Now quantity is still the issue. But the filmmaker is thinking only in terms of off-the-shelf ordinary cameras, which makes it something of a straw man. If the proposal is that you'd need a bigger magazine -- perhaps even a vastly bigger magazine with an innovative feed path, then why not simply build it? Even outside the shadowy government applications. studios modified and rebuilt cameras all the time. Mary Poppins sodium-screen shots were filmed with Technicolor cameras modified for the two-strip process, and dating back decades to the first age of color.
 
So it isn't a great argument. But it backs into a core argument -- or, rather, a core problem with the Apollo Denier position. Almost inevitably, the same people that argue that NASA could invent or access film technology more specialized -- if not more advanced -- than anything the movie industry had at the time, also depict an operation with ludicrously low production values.

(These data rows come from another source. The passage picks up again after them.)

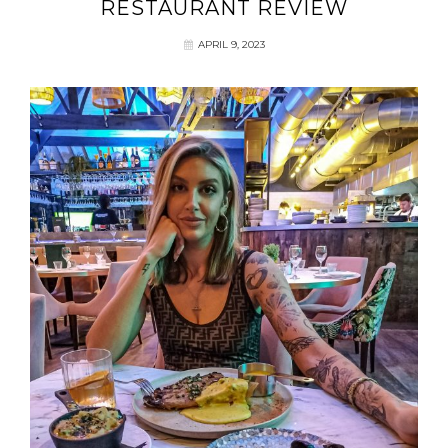
RESTAURANT REVIEW
APRIL 9, 2023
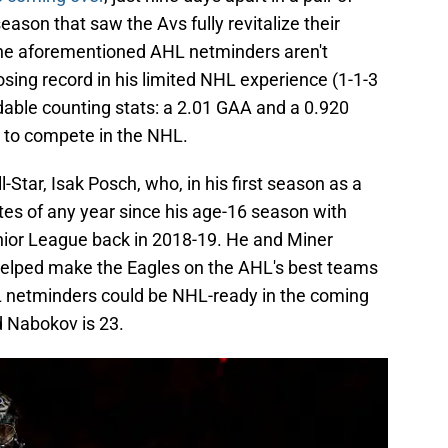
ason that saw the Avs fully revitalize their
s, the aforementioned AHL netminders aren't
losing record in his limited NHL experience (1-1-3
able counting stats: a 2.01 GAA and a 0.920
y to compete in the NHL.
Star, Isak Posch, who, in his first season as a
es of any year since his age-16 season with
nior League back in 2018-19. He and Miner
helped make the Eagles on the AHL's best teams
HL netminders could be NHL-ready in the coming
d Nabokov is 23.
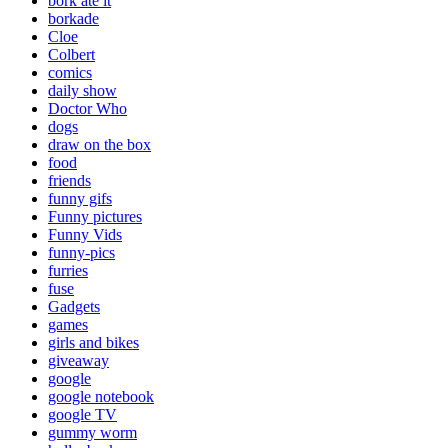
bork ate it
borkade
Cloe
Colbert
comics
daily show
Doctor Who
dogs
draw on the box
food
friends
funny gifs
Funny pictures
Funny Vids
funny-pics
furries
fuse
Gadgets
games
girls and bikes
giveaway
google
google notebook
google TV
gummy worm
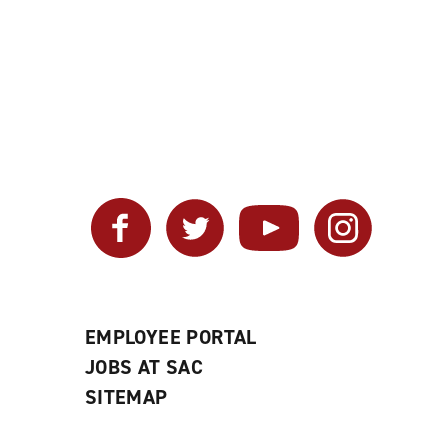
Facebook
Twitter
YouTube
Instagram
EMPLOYEE PORTAL
JOBS AT SAC
SITEMAP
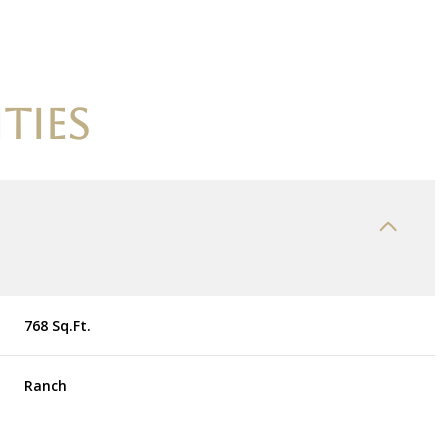
TIES
768 Sq.Ft.
Wednesday
Thursday
Friday
12
13
07
Ranch
Aug
Aug
Aug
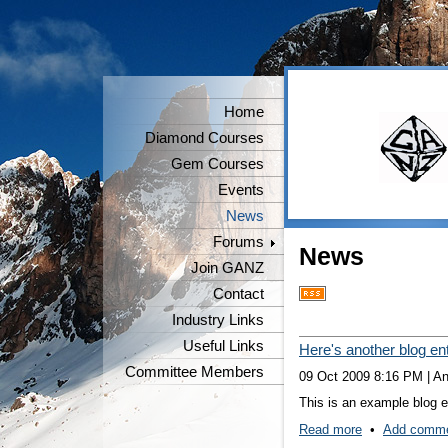
Home
Diamond Courses
Gem Courses
Events
News
Forums
News
Join GANZ
Contact
Industry Links
Useful Links
Here's another blog en
Committee Members
09 Oct 2009 8:16 PM
|
A
This is an example blog en
Read more
•
Add comm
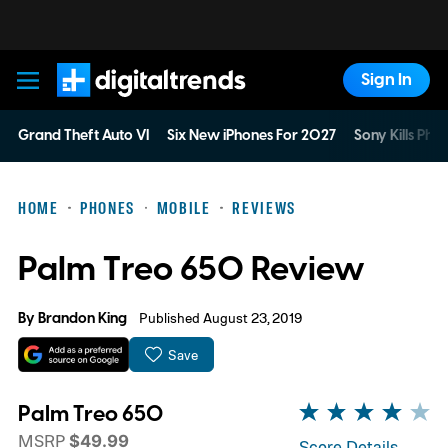
Sign In
Digital Trends
Grand Theft Auto VI
Six New iPhones For 2027
Sony Kills Phys
HOME
PHONES
MOBILE
REVIEWS
Palm Treo 650 Review
By
Brandon King
Published August 23, 2019
Save
Palm Treo 650
MSRP
$49.99
Score Details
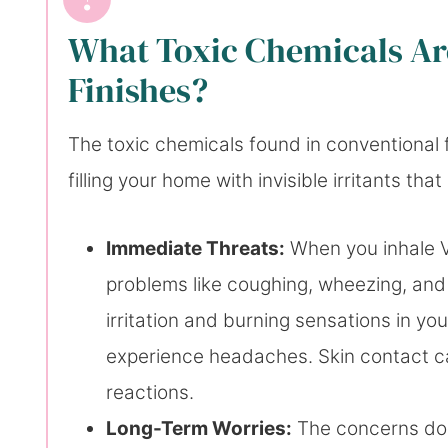
What Toxic Chemicals Are
Finishes?
The toxic chemicals found in conventional fu
filling your home with invisible irritants th
Immediate Threats:
When you inhale VO
problems like coughing, wheezing, and 
irritation and burning sensations in yo
experience headaches. Skin contact ca
reactions.
Long-Term Worries:
The concerns don’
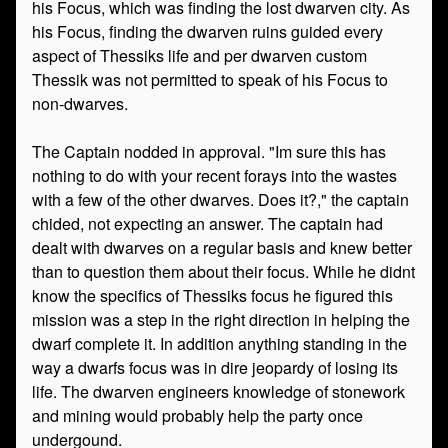
his Focus, which was finding the lost dwarven city. As
his Focus, finding the dwarven ruins guided every
aspect of Thessiks life and per dwarven custom
Thessik was not permitted to speak of his Focus to
non-dwarves.
The Captain nodded in approval. "Im sure this has
nothing to do with your recent forays into the wastes
with a few of the other dwarves. Does it?," the captain
chided, not expecting an answer. The captain had
dealt with dwarves on a regular basis and knew better
than to question them about their focus. While he didnt
know the specifics of Thessiks focus he figured this
mission was a step in the right direction in helping the
dwarf complete it. In addition anything standing in the
way a dwarfs focus was in dire jeopardy of losing its
life. The dwarven engineers knowledge of stonework
and mining would probably help the party once
undergound.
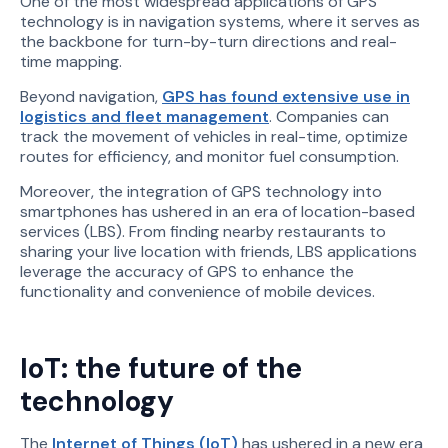
One of the most widespread applications of GPS
technology is in navigation systems, where it serves as
the backbone for turn-by-turn directions and real-
time mapping.
Beyond navigation,
GPS has found extensive use in
logistics and fleet management
. Companies can
track the movement of vehicles in real-time, optimize
routes for efficiency, and monitor fuel consumption.
Moreover, the integration of GPS technology into
smartphones has ushered in an era of location-based
services (LBS). From finding nearby restaurants to
sharing your live location with friends, LBS applications
leverage the accuracy of GPS to enhance the
functionality and convenience of mobile devices.
IoT: the future of the
technology
The
Internet of Things (IoT)
has ushered in a new era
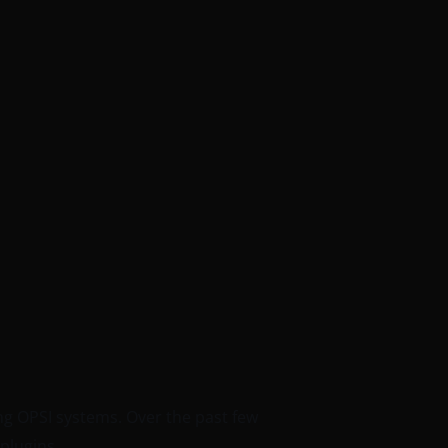
ng OPSI systems. Over the past few
plugins.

So they got their specialized cameras, and/or found a way to seamlessly convert video to a different frame rate in order to achieve a slow-motion effect.....and did this in front of a cardboard and tinfoil prop LM.
 
Well after they'd made that gigantic hard drive and all those massive rockets there wasn't much money left in the budget for the LM :D
 
I agree. Just reading the comments for that video is almost enough to make your head explode.:jaw-dropp

All of the related videos are just as mind-boggling. Everything is a hologram, and They are out to get them.